Our study has limitations. First, we cannot comment on the long-term durability of the study results, because participants were only tested immediately after the training session and 72 hours thereafter. The advantage of hands-on training over expert demonstration may decrease over time and with greater experience. Also, we do not know how often retrainings should be implemented for all or selected trainees such as those who have reached low Objective Structured Assessment of Technical Skills marks. On the other hand, it is reasonable to assume that regular retrainings will steadily improve technical skills and will thus emphasize the advantage of hands-on training over demonstration seen in this study. In addition, the external validity of our study is limited, because we have used medical students as participants and the results of their trainings may not translate to residents and staff.

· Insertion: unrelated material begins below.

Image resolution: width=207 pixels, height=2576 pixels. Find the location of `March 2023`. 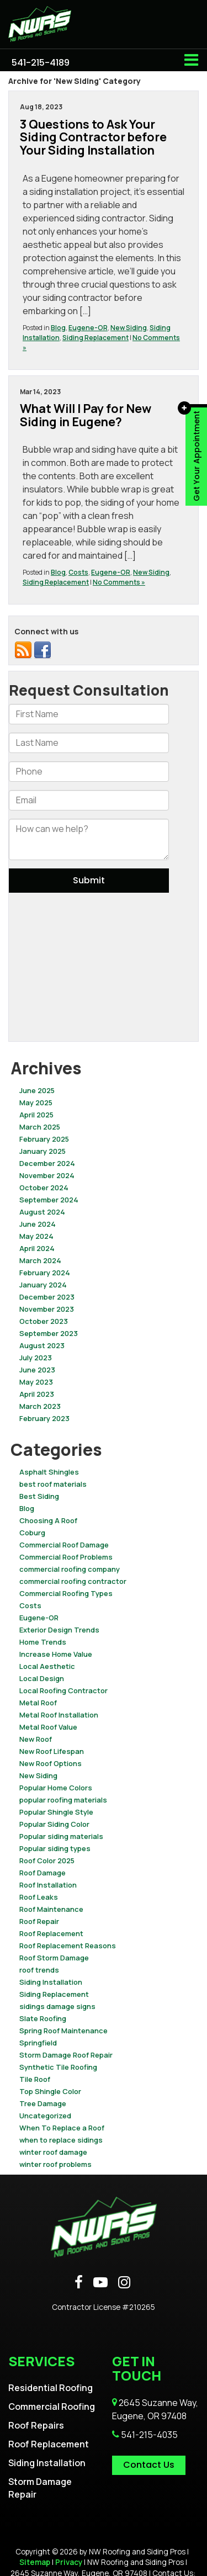 March 2023 is located at coordinates (40, 1406).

Regarding the generalizability and clinical implications of our study, the data have to be interpreted with caution. We have tested the participants' skills on a training model. Performance may be different in a real-life emergency and training success may not or only in part be transferrable to actual emergencies. On the other hand, the only way to prepare for emergencies is regular training and simulator training has been demonstrated to result in better real-life performance in some situations, eg, laparoscopic surgery.14 Because shoulder dystocia is a rare event, it will not be possible to test real-life performance differences based on training method. Another problem is that not all Objective Structured Assessment of Technical Skills items used in this study such as the presence of a midwife or the performance of an episiotomy are consistent with standard procedures in other institutions. Thus, training settings in other institutions may differ from the one used in this study.
In summary, the data presented in this prospective, randomized study provide level I evidence that hands-on training helps to achieve a significant and sustained improvement of shoulder dystocia management on a training model. We suggest to implement hands-on training and Objective Structured Assessment of Technical Skills scoring of shoulder dystocia management into medical staff training programs.